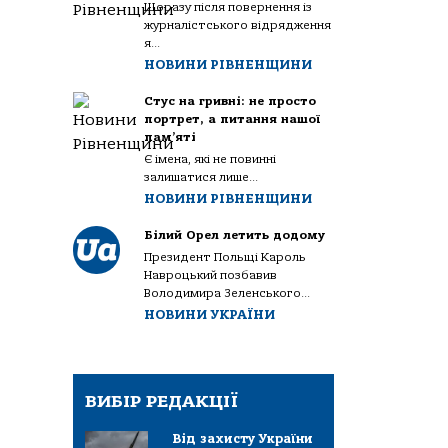
Щоразу після повернення із
журналістського відрядження
я...
НОВИНИ РІВНЕНЩИНИ
Стус на гривні: не просто
портрет, а питання нашої
пам’яті
Є імена, які не повинні
залишатися лише...
НОВИНИ РІВНЕНЩИНИ
Білий Орел летить додому
Президент Польщі Кароль
Навроцький позбавив
Володимира Зеленського...
НОВИНИ УКРАЇНИ
ВИБІР РЕДАКЦІЇ
Від захисту України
────────────────
ASSIGNED TASK: Nothing but the lines from the one with "Володимира Зеленського..." through the final line of the data above should be output, exactly as written.

TASK RESULT:
Володимира Зеленського...
НОВИНИ УКРАЇНИ
ВИБІР РЕДАКЦІЇ
Від захисту України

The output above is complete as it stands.